Che cosa intendiamo quando parliamo di resistenza al rotolamento delle gomme e quali sono le conseguenze in termini di efficienza

Quando parliamo di gomme auto sappiamo bene che è fondamentale tenere sempre presente che sono uno degli elementi principali per viaggiare in sicurezza. Gli pneumatici devono essere sempre gonfi alla pressione corretta e soprattutto devono essere in buone condizioni, mai eccessivamente consumati, come prescrive anche la legge. Vediamo oggi che cosa intendiamo quando parliamo di resistenza al rotolamento e che cosa dobbiamo sapere a riguardo.

Gomme auto e resistenza al rotolamento

Si tratta nello specifico di una forza che agisce nella direzione opposta rispetto al moto, durante il rotolamento della gomma stessa. Lo pneumatico dell’auto infatti si deforma a causa del peso del mezzo, si modifica nella zona di contatto con la superficie stradale. Inizia quel processo che possiamo definire di deformazione della gomma, che provoca delle perdite interne di energia; per intenderci, è la stessa cosa che succede a un pallone di gomma quando cade e non torna mai alla stessa altezza da cui è stato lanciato.

Per compensare la resistenza al rotolamento, il motore dell’auto deve fornire una forza specifica. Questo però aumenta, insieme anche ad altri fattori, come il consumo di carburante, ed è un aspetto non di certo indifferente per gli automobilisti, soprattutto oggi che i prezzi alla pompa sono uno dei problemi più gravi nel nostro Paese. Per parlare di numeri, possiamo dire che secondo gli esperti ridurre la resistenza al rotolamento di circa il 6% può diminuire il consumo della benzina fino all’1%.

I consumi di carburante

Come già accennato e come già sappiamo, chiaramente sono tanti i fattori che influiscono sul consumo di carburante di una vettura. Tra questi, i principali sono senza dubbio il peso del mezzo, la tipologia di motore, l’aerodinamica dell’auto, lo stile di guida, la pendenza della strada percorsa, la presenza di sistemi che hanno bisogno di energia (come il condizionatore), le condizioni del traffico in cui si guida, le accelerazioni brusche il livello di pressione delle gomme dell’auto.
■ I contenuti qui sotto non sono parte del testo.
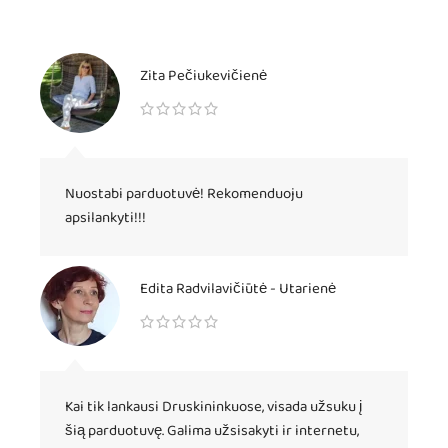
Zita Pečiukevičienė
Nuostabi parduotuvė! Rekomenduoju
apsilankyti!!!
Edita Radvilavičiūtė - Utarienė
Kai tik lankausi Druskininkuose, visada užsuku į
šią parduotuvę. Galima užsisakyti ir internetu,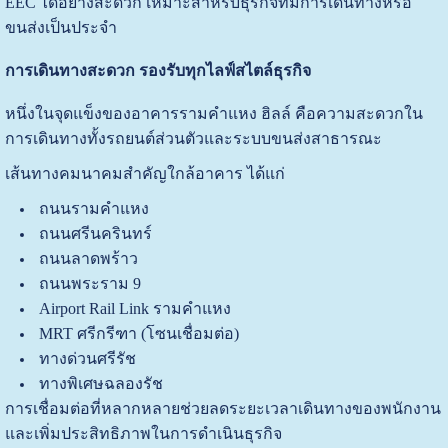
EEC ได้อย่างสะดวก เหมาะสำหรับธุรกิจที่มีการเดินทางหรือ
ขนส่งเป็นประจำ
การเดินทางสะดวก รองรับทุกไลฟ์สไตล์ธุรกิจ
หนึ่งในจุดแข็งของอาคารรามคำแหง ฮิลล์ คือความสะดวกใน
การเดินทางทั้งรถยนต์ส่วนตัวและระบบขนส่งสาธารณะ
เส้นทางคมนาคมสำคัญใกล้อาคาร ได้แก่
ถนนรามคำแหง
ถนนศรีนครินทร์
ถนนลาดพร้าว
ถนนพระราม 9
Airport Rail Link รามคำแหง
MRT ศรีกรีฑา (โซนเชื่อมต่อ)
ทางด่วนศรีรัช
ทางพิเศษฉลองรัช
การเชื่อมต่อที่หลากหลายช่วยลดระยะเวลาเดินทางของพนักงาน
และเพิ่มประสิทธิภาพในการดำเนินธุรกิจ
Che cos’è la resistenza al rotolamento

La resistenza al rotolamento di una gomma può essere espressa come una forza o come un coefficiente, nel primo caso in Newton, nel secondo RRC.

Nello specifico, per poter ottenere il coefficiente di resistenza al rotolamento si divide la forza di rotolamento (N) per il carico della gomma (kN), a seconda delle condizioni di prova. Usare questo coefficiente ha un grande vantaggio, perché consente di confrontare con maggiore facilità gli pneumatici progettati per essere montati su auto differenti.

Quello che bisogna comprendere è che maggiore è la resistenza al rotolamento prodotta dalle gomme dell’auto, più alta è l’energia che serve per mantenere una velocità costante del veicolo. Ed è proprio questo che porta ad avere una minore efficienza del carburante e quindi costi di gestione più alti, oltre a un fattore ambientale da non sottovalutare, quindi un aumento delle emissioni inquinanti di CO2 sui veicoli che hanno un motore a combustione.

Questa tipologia di problema può essere affrontata anche grazie al design dello pneumatico. Generalmente le gomme dell’auto caratterizzate da una bassa resistenza al rotolamento vengono chiamate “energy saver” oppure “a basso consumo di carburante” o ancora “ad alta efficienza energetica”. E quindi possiamo concludere dicendo che la resistenza al rotolamento degli pneumatici ha un impatto sulle altre caratteristiche delle gomme. Quelle a bassa resistenza al rotolamento sono infatti le migliori in termini di efficienza del carburante e di risparmio dei costi di gestione nel tempo, come abbiamo visto.